Price of housing in Spain falls

Price of housing fall by 4.3% in 2009

The price of housing went down by 4.3% in 2009 compared to a year earlier when house prices fell by 5.4% representing a slow down in the fall of property prices in accordance with the Housing Price Index (IPV) published by the National Institute of Statistics (INE).

The general fall in the price of private housing began in the second quarter of 2008 and reached its maximum a year later when prices plummeted by 7.7%.

In 2009 the IPV fell by 7.6% in the first quarter, 7.7% in the second quarter and by 7% in the third.

The slow down in the fall of house prices in 2009 was mainly caused by the drop of 3.5% in the price of used housing, almost five decimal points less compared to the previous quarter when prices in this sector of the housing market fell by 8.3% and nine decimal points less since the maximum fall in house prices in the first quarter of 2009.

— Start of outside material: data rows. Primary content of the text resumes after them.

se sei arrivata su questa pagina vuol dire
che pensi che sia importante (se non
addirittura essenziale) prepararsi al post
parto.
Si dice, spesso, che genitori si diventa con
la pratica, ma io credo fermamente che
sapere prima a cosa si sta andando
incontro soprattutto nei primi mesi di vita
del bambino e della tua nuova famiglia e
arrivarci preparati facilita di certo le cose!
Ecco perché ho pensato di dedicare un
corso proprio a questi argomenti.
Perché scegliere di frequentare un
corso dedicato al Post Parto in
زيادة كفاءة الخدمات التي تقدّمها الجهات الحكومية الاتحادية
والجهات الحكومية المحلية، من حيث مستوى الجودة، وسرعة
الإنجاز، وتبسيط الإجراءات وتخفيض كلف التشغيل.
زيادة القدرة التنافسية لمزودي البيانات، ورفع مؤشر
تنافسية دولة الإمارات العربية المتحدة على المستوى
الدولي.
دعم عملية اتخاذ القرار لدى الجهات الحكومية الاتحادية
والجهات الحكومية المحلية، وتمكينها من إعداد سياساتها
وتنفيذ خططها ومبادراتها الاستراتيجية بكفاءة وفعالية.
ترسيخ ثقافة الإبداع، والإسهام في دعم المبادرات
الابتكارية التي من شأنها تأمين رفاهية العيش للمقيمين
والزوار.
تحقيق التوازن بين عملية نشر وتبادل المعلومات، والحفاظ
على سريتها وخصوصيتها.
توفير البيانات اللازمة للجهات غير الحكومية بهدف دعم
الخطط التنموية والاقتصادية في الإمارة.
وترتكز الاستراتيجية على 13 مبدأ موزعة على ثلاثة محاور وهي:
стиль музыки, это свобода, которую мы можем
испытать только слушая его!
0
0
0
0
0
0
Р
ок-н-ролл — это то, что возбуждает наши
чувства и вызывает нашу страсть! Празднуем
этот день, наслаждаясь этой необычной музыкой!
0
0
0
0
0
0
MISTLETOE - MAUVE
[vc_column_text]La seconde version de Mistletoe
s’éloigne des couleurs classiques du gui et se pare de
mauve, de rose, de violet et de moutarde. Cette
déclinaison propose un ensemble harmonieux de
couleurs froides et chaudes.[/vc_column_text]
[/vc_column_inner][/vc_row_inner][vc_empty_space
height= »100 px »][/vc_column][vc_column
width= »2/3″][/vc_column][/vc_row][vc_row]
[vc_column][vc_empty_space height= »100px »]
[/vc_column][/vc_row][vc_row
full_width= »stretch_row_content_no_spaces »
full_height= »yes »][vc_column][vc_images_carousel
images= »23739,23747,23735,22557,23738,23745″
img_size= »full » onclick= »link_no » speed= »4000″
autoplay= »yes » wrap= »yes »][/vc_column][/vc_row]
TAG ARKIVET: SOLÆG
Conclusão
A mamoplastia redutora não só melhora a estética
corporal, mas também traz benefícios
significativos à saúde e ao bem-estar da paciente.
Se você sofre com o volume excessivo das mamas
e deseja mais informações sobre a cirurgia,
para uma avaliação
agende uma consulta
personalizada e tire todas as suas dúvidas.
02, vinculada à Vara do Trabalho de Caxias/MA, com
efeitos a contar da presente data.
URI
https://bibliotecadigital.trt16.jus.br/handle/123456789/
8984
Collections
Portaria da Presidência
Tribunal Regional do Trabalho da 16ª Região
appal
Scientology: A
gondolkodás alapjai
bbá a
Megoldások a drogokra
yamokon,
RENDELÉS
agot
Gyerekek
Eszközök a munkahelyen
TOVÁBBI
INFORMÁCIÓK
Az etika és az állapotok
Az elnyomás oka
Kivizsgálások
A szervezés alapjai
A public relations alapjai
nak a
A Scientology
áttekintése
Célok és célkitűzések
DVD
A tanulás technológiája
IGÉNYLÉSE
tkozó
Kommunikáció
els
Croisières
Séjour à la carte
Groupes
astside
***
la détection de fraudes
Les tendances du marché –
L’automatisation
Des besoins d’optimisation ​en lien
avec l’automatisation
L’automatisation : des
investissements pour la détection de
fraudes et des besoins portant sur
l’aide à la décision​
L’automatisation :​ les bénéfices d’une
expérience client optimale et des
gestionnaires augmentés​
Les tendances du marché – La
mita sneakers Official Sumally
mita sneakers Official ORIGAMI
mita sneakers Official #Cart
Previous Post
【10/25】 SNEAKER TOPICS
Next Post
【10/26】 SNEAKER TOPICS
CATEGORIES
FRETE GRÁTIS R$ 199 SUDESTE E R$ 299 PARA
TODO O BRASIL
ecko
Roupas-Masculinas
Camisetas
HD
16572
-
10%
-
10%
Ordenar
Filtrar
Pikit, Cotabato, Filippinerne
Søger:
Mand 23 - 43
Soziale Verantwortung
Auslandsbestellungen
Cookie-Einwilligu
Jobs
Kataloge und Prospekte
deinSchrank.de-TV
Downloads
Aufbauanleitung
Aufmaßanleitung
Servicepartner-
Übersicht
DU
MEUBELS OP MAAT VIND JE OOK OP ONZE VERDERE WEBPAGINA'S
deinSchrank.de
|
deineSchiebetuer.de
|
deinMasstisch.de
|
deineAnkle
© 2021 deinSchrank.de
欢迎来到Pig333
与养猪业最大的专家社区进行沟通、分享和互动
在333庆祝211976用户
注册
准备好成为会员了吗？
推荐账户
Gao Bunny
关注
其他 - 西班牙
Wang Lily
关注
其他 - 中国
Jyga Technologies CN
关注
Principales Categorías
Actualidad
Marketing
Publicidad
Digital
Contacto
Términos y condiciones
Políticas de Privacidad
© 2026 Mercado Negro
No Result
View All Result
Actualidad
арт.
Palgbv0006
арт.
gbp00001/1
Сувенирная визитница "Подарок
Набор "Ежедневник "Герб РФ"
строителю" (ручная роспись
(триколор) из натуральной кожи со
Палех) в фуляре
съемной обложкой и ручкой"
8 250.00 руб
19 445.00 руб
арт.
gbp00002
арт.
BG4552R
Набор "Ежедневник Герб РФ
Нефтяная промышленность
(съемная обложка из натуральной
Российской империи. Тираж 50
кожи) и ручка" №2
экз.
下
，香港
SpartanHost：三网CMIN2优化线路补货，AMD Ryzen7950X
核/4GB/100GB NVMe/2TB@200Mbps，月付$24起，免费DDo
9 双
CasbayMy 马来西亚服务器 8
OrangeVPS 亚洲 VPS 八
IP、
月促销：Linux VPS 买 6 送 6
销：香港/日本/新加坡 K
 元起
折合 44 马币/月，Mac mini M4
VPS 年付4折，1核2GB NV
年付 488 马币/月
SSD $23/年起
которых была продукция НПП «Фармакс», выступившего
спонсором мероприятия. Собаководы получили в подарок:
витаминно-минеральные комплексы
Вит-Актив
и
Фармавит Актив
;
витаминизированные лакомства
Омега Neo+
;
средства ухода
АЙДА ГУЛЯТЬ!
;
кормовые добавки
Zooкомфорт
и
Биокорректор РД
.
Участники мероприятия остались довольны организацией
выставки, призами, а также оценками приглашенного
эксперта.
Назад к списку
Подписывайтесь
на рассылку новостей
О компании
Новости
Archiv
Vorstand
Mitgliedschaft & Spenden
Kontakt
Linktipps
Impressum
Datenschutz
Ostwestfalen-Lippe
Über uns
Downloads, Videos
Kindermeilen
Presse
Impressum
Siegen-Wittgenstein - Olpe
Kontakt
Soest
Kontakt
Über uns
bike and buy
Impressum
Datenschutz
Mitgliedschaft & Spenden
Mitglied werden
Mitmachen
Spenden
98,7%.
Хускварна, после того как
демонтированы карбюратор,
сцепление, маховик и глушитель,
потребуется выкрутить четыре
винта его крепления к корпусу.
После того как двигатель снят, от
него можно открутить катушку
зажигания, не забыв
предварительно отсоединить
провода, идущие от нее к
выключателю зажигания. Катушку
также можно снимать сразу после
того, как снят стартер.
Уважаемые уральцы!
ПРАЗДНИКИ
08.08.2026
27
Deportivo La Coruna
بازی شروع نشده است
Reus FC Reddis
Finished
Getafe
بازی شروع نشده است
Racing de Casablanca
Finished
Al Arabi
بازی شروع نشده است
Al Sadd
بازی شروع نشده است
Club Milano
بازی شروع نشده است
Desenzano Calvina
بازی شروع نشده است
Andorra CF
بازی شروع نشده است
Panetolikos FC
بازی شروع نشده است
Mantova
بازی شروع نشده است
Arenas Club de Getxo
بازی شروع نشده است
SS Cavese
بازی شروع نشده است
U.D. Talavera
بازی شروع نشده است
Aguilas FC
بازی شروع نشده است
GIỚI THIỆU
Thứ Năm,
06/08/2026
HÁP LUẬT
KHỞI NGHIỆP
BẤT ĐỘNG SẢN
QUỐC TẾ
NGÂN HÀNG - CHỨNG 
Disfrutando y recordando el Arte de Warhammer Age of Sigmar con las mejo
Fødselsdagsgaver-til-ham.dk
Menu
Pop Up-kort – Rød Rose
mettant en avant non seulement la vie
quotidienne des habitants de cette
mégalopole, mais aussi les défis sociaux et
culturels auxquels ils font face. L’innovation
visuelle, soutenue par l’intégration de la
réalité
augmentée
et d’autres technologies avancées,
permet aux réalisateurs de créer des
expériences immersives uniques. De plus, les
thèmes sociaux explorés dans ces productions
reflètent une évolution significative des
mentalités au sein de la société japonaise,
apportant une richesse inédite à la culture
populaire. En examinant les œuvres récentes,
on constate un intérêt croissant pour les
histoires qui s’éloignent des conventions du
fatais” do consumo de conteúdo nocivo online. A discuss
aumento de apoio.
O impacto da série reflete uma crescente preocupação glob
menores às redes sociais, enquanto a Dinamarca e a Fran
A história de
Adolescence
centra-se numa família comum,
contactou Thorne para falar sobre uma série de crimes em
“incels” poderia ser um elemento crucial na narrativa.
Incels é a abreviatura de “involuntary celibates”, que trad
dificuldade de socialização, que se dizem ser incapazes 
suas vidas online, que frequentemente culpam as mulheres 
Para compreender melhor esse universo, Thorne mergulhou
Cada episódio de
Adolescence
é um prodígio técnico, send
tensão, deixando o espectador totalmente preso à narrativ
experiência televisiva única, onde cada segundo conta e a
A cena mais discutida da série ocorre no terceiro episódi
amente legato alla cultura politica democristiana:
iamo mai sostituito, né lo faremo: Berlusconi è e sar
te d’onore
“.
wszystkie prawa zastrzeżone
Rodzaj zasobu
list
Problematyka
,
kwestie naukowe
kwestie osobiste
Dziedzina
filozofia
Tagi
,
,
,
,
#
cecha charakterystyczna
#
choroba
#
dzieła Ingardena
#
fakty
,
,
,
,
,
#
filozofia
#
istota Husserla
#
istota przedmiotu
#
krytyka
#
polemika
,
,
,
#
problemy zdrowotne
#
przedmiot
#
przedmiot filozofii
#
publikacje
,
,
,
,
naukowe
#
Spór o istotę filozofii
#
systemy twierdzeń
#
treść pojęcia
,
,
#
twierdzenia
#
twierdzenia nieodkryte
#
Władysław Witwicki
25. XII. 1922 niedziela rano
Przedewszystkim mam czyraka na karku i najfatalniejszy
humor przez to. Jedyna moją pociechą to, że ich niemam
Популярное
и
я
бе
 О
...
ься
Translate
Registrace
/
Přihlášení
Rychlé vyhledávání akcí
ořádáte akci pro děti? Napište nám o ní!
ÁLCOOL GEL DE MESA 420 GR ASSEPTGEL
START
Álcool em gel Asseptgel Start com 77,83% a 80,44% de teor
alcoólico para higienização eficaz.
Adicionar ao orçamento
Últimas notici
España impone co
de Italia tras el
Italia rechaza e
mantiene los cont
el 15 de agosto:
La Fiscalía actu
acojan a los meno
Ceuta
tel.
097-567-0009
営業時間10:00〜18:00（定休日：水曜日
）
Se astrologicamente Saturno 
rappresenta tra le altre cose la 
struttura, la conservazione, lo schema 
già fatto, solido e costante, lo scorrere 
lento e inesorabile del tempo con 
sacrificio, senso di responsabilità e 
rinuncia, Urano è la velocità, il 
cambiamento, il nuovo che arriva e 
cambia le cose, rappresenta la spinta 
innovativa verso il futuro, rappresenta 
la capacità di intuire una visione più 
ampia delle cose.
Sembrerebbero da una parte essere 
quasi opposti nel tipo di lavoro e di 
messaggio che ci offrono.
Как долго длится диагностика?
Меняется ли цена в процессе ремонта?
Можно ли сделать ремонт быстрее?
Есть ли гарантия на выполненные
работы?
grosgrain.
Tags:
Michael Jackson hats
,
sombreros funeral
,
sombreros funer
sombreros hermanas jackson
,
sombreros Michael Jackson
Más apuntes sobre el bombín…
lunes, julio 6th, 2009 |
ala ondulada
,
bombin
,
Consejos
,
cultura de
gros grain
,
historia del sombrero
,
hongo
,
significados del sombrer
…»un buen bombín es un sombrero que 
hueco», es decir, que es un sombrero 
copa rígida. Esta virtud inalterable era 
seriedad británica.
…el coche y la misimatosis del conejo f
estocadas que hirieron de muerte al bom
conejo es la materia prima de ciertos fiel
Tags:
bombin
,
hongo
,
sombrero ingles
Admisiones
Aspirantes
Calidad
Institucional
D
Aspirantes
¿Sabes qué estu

The price of new housing fell by 5.1% which also represents the first slow down in the fall in prices for this sector of the housing market since the first quarter of 2007.

All regions of Spain experienced falls in property prices at the close of 2009 except for Extremadura where the price of housing went up by 1.9% and in Murcia where prices stayed the same. Prices rose by 3% in the city of Melilla.

Property prices fell by above the national average in Navarra (8.3%), the Basque Country (7.1%), Catalonia (7%), Aragon (6.8%), the region of Madrid (6.6%), Cantabria (6%), the Balearic Islands (5.6%) and the region of Valencia (4.9%).

In the following regions prices fell by less than the national average – La Rioja (3.1%), the Canary Islands (2.5%), Castilla y León (2.5%), Castilla-La Mancha (2.1%), Andalucia (1.7%), Galicia (1.5%) and Asturias (0.5%). Prices fell by 1.7% in the city of Ceuta.

The IPV does not include state subsidised housing (Vivienda Protegida Oficial) or variables such as the price of a square metre or the number of transactions carried out all of which are taken into account in the figures published by the Ministry of Housing.

The different references used by each organization partly explain why figures differ between the Ministry of Housing and the INE. Figures for the Ministry of Housing show that house prices fell by 6.3% in 2009 to 1,892.3 euros per square metre which is a the biggest fall in prices since records began.

In order to compile its statistics the INE collates information provided by the General Board of Notaries on deeds signed in person in its offices in the Peninsula while the Ministry of Housing bases its figures on data supplied by the Professional Association of House Valuers (ATASA).